An FRS Pension Plan benefit is a lifetime monthly payment, so it often forms the foundation of an income floor alongside Social Security. Because the pension already fills your lower tax brackets, it shapes how much room you have for tax-efficient withdrawals and Roth conversions. If you are in the Investment Plan instead, the account works more like a 401(k), so building a stable income stream from it takes additional planning. Benowitz Wealth is not affiliated with or endorsed by FRS; confirm your specific options at MyFRS.gov.
Withdrawal sequencing is the order in which you draw from taxable, tax-deferred, and Roth accounts. The order can change your lifetime tax bill, how much of your Social Security is taxed, and your future required minimum distributions. Drawing heavily from a 457(b) or traditional IRA while a pension is already filling your brackets can quietly push income higher than necessary. A thoughtful sequence aims to smooth taxes across many years rather than minimizing them in any single year.
The low-income years between leaving work and the start of Social Security or required minimum distributions can be a useful window to convert some traditional savings to Roth at a lower tax rate. Converting can reduce future RMDs and leave more tax-free money for later years or heirs. It is not right for everyone, since a conversion raises taxable income now and can affect IRMAA and other thresholds. This is education, not tax advice, so we coordinate any conversion strategy with your CPA.
IRMAA, the income-related monthly adjustment amount, is a Medicare surcharge added to Part B and Part D premiums when your income rises above certain thresholds.
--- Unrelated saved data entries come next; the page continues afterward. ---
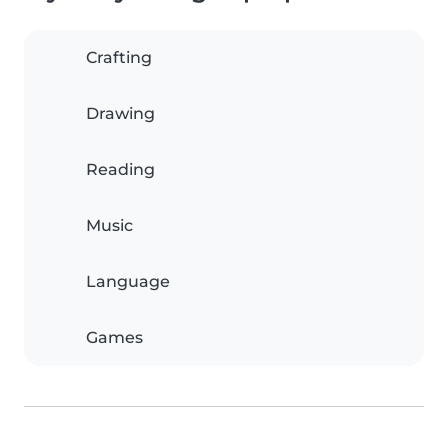
Crafting
Drawing
Reading
Music
Language
Games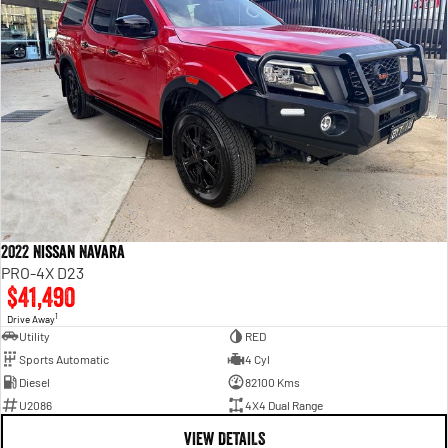
2022 Nissan Navara
PRO-4X D23
$41,490
1
Drive Away
Utility
RED
Sports Automatic
4 Cyl
Diesel
82100 Kms
U2086
4X4 Dual Range
VIEW DETAILS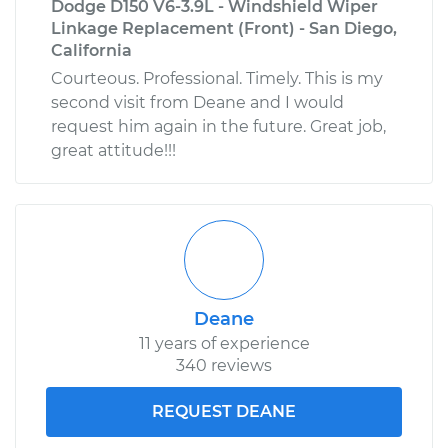
Dodge D150 V6-3.9L - Windshield Wiper
Linkage Replacement (Front) - San Diego,
California
Courteous. Professional. Timely. This is my
second visit from Deane and I would
request him again in the future. Great job,
great attitude!!!
Deane
11 years of experience
340 reviews
REQUEST DEANE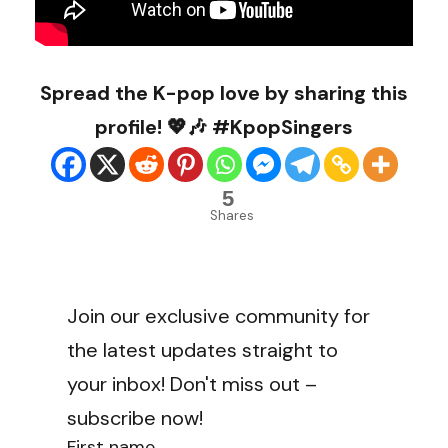
Spread the K-pop love by sharing this
profile! 💖🎶 #KpopSingers
5
Shares
Join our exclusive community for
the latest updates straight to
your inbox! Don't miss out –
subscribe now!
First name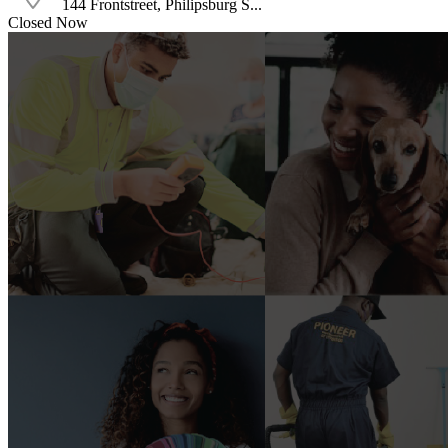
144 Frontstreet, Philipsburg S...
Closed Now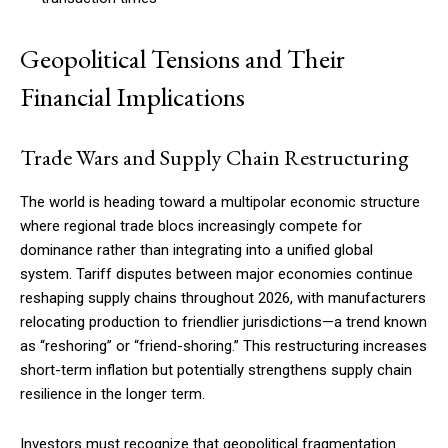
Geopolitical Tensions and Their
Financial Implications
Trade Wars and Supply Chain Restructuring
The world is heading toward a multipolar economic structure
where regional trade blocs increasingly compete for
dominance rather than integrating into a unified global
system. Tariff disputes between major economies continue
reshaping supply chains throughout 2026, with manufacturers
relocating production to friendlier jurisdictions—a trend known
as “reshoring” or “friend-shoring.” This restructuring increases
short-term inflation but potentially strengthens supply chain
resilience in the longer term.
Investors must recognize that geopolitical fragmentation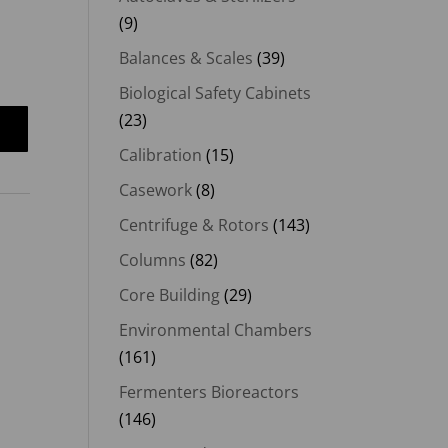
(9)
00.
Balances & Scales
(39)
Biological Safety Cabinets
(23)
Calibration
(15)
Casework
(8)
Centrifuge & Rotors
(143)
Columns
(82)
Core Building
(29)
Environmental Chambers
(161)
Fermenters Bioreactors
(146)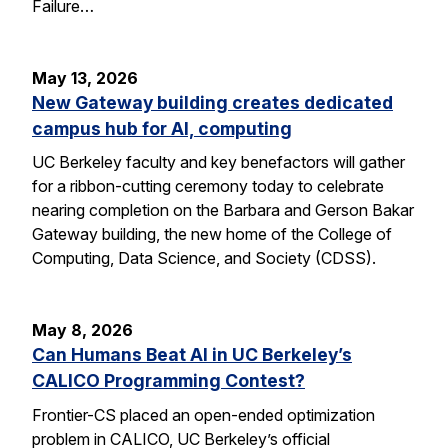
Failure…
May 13, 2026
New Gateway building creates dedicated
campus hub for AI, computing
UC Berkeley faculty and key benefactors will gather
for a ribbon-cutting ceremony today to celebrate
nearing completion on the Barbara and Gerson Bakar
Gateway building, the new home of the College of
Computing, Data Science, and Society (CDSS).
May 8, 2026
Can Humans Beat AI in UC Berkeley’s
CALICO Programming Contest?
Frontier-CS placed an open-ended optimization
problem in CALICO, UC Berkeley’s official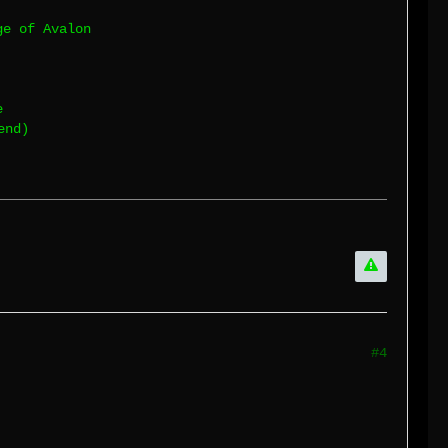
ge of Avalon
e
end)
#4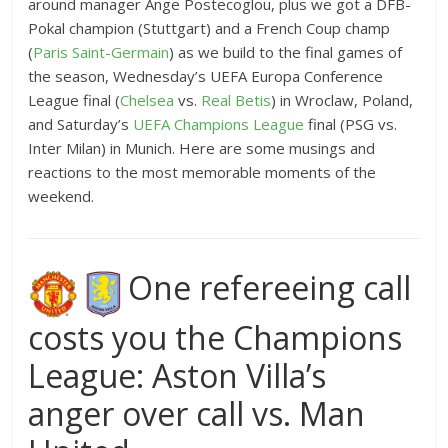
around manager Ange Postecoglou, plus we got a DFB-
Pokal champion (Stuttgart) and a French Coup champ
(
Paris Saint-Germain
) as we build to the final games of
the season, Wednesday’s UEFA Europa Conference
League final (
Chelsea
vs.
Real Betis
) in Wroclaw, Poland,
and Saturday’s
UEFA Champions League
final (PSG vs.
Inter Milan) in Munich. Here are some musings and
reactions to the most memorable moments of the
weekend.
One refereeing call
costs you the Champions
League: Aston Villa’s
anger over call vs. Man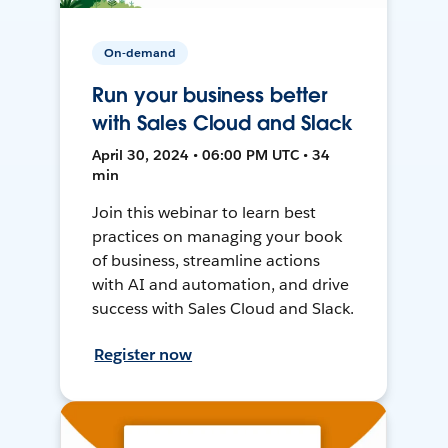
On-demand
Run your business better
with Sales Cloud and Slack
April 30, 2024 • 06:00 PM UTC • 34
min
Join this webinar to learn best
practices on managing your book
of business, streamline actions
with AI and automation, and drive
success with Sales Cloud and Slack.
Register now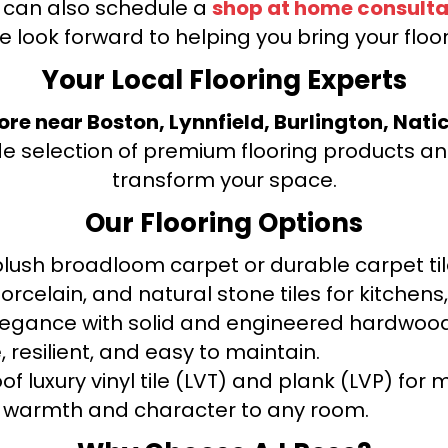
u can also schedule a
shop at home consulta
e look forward to helping you bring your floori
Your Local Flooring Experts
tore near Boston, Lynnfield, Burlington, Nati
de selection of premium flooring products and
transform your space.
Our Flooring Options
ush broadloom carpet or durable carpet tile
orcelain, and natural stone tiles for kitche
legance with solid and engineered hardwood
 resilient, and easy to maintain.
f luxury vinyl tile (LVT) and plank (LVP) fo
warmth and character to any room.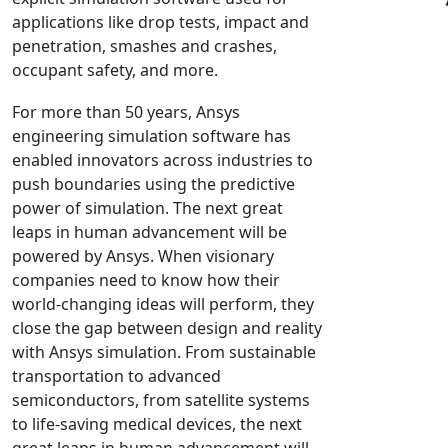
applications like drop tests, impact and
NX Nastran
penetration, smashes and crashes,
PAM-COMFORT
occupant safety, and more.
PAM-CRASH
For more than 50 years, Ansys
PAM-FORM
engineering simulation software has
PlanetsX
enabled innovators across industries to
Polycad
push boundaries using the predictive
POLYFLOW Blow Molding
power of simulation. The next great
POLYFLOW Thermoforming
leaps in human advancement will be
powered by Ansys. When visionary
PolyXtrue
companies need to know how their
SIGMASOFT
world-changing ideas will perform, they
Simpoe-Mold
close the gap between design and reality
SolidWorks Simulation
with Ansys simulation. From sustainable
T-Sim
transportation to advanced
semiconductors, from satellite systems
Universal Crash
to life-saving medical devices, the next
Universal Molding
great leaps in human advancement will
It is based on your tax return from roughly two years earlier, so a large one-time withdrawal or Roth conversion can raise your premiums later. Building IRMAA awareness into withdrawal and conversion timing helps avoid unexpected jumps in Medicare costs. Confirm current Medicare brackets, which change annually, before acting.
No. Benowitz Wealth Management, the public brand of Joy Financial Group LLC, is an independent, fee-only fiduciary Registered Investment Adviser and is not affiliated with, endorsed by, or sponsored by the Florida Retirement System or the State of Florida. The information on this page is educational and general, not individualized advice. For official FRS rules and figures, members should rely on FRS and MyFRS.gov.